Opinion: Voter ID Laws are the New Poll Tax

As a liberal, I spend a lot of time talking in favor of taxation and the role that well-considered revenue plays in strengthening our country.

Well, I finally found a tax I don't like: the tax that Texas is seeking to implement on citizens seeking to vote.

Yesterday, Attorney General Holder deemed the Texas Voter ID Law a "poll tax," a charged accusation that is absolutely true. Though the AG seemed to go off-script in his commentary, this is exactly what every defender of democratic rights should call the Texas policy and the other similar efforts across the country that seek to disenfranchise voters.

There's plenty wrong with our election system that should get us steamed. We should be upset that many voting machines are less reliable than ATMs, that long lines often discourage voters, that Tuesday elections make it difficult for people who work far from home. We should be upset that states are purging voters so casually (or deviously) that people of color are disproportionately denied the right to vote. We should be concerned that formerly incarcerated Americans, who have served their time and have reentered our country as working, tax-paying citizens, often can't retrieve their voting rights.

We should be furious that politicians in many states are working to make it harder to register, not easier.

These are problems of access, of citizens facing obstacles to practicing what every civics class tells us is the basic right of living in a democratic society. Despite the hysteria, voter fraud and registration fraud are not the problems. People aren't voting as Mickey Mouse. Undocumented workers aren't being picked up at Home Depot parking lots and brought to the polls. And where those occasional cases are found, they have been demonstrated to be so few and far between that they can hardly be considered a serious, systemic threat.

Yet Voter ID laws is the favorite solution-without-a-problem for conservatives today, with the right-wing think-tank ALEC cultivating similar laws across the country before public pressure forced it to back away. The damage was already done, though, with many states making access to the polls stricter.

All of which has created more problems than the laws have solved. There are many citizens who don't have a driver's license or birth certificate, or for whom tracking one down is a costly and time-consuming process (quick: where and how would you get a replacement copy of your birth certificate if you lost yours, and how much would it cost you?). These citizens are more often poor, elderly or from minority communities. Among the younger citizens affected are students whose student IDs don't count as ID—even though a gun-owner's permit does.
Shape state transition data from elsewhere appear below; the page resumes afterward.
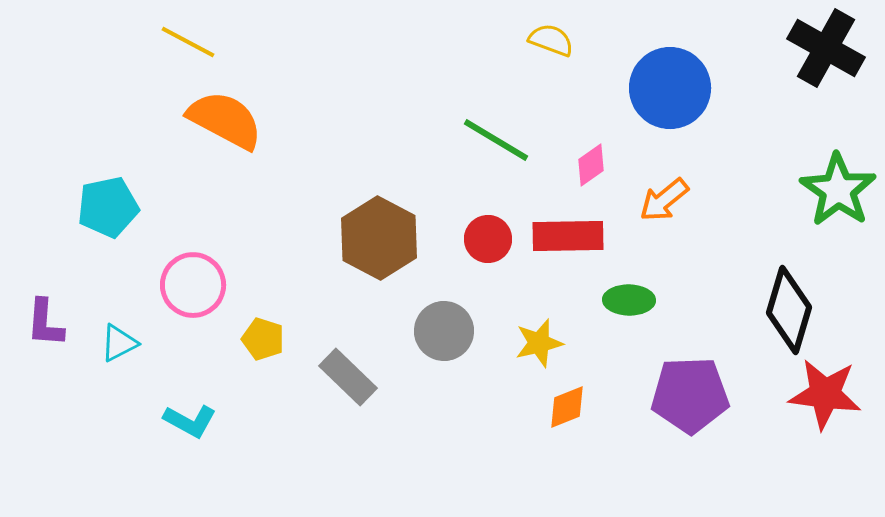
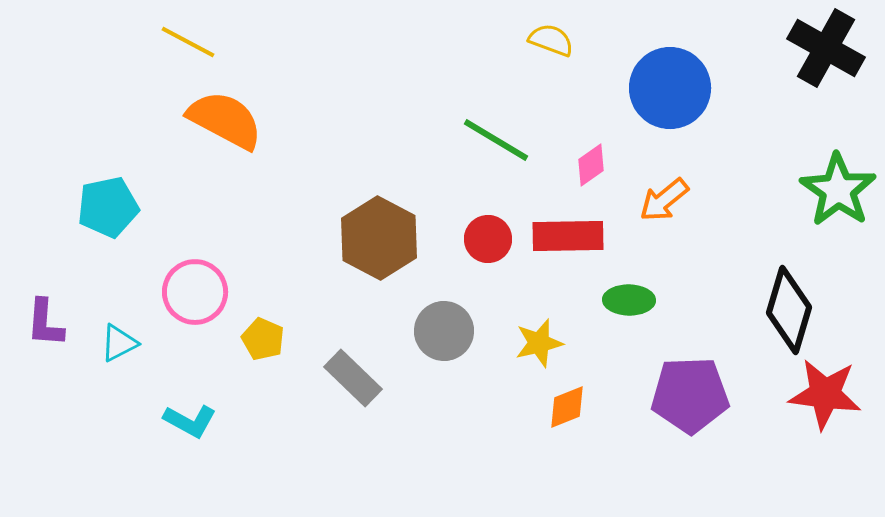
pink circle: moved 2 px right, 7 px down
yellow pentagon: rotated 6 degrees clockwise
gray rectangle: moved 5 px right, 1 px down
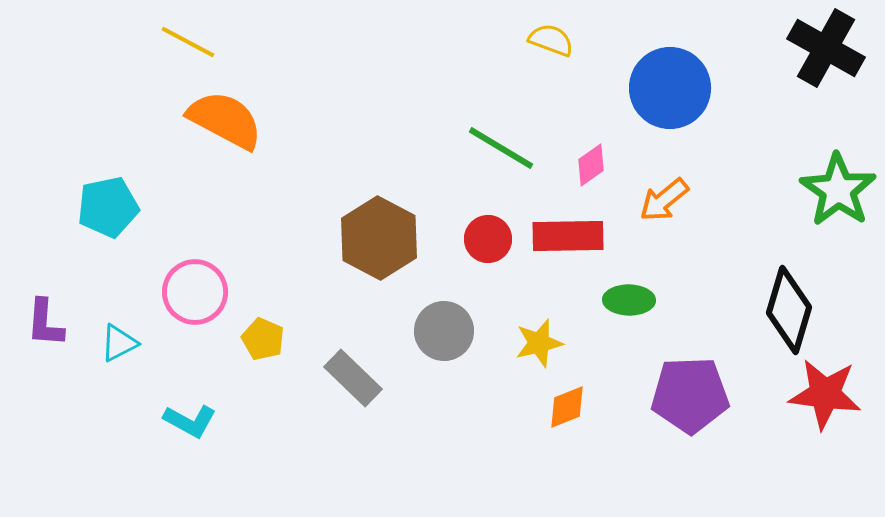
green line: moved 5 px right, 8 px down
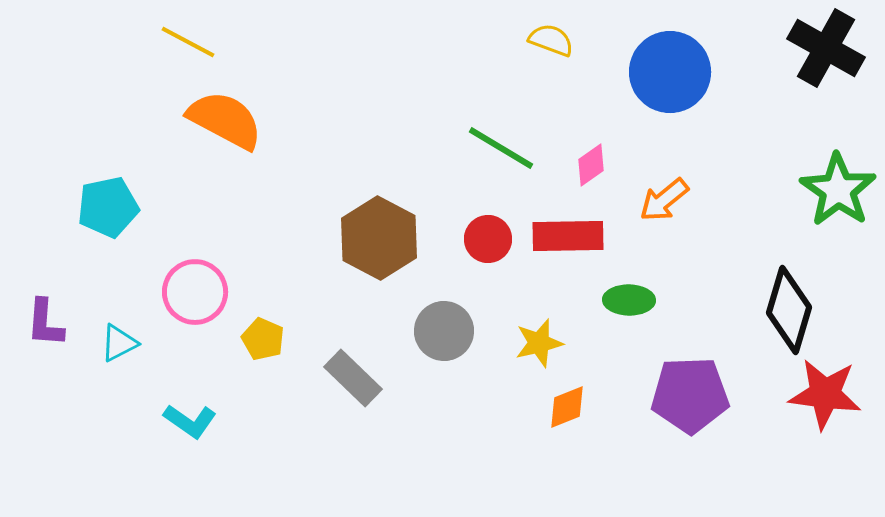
blue circle: moved 16 px up
cyan L-shape: rotated 6 degrees clockwise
We are proud of a history that has included greater and greater enfranchisement, and a tradition of striking down barriers to entry. Why would we turn our back on that American legacy? Furthermore, our nation's experience has shown that when people seek to limit access, they have done so to target communities they don't like. A new law would have to pass a high bar to prove it's not, intentionally or unintentionally, having that same effect.

Fox News will probably explode with calls for Holder to retract his comments. He shouldn't. If you are fighting to deny people the right to vote, you're on the same side of history as literacy tests. And if you require something that will cost voters, you are implementing a poll tax. And that's a tax all Americans, liberals and conservatives, oppose.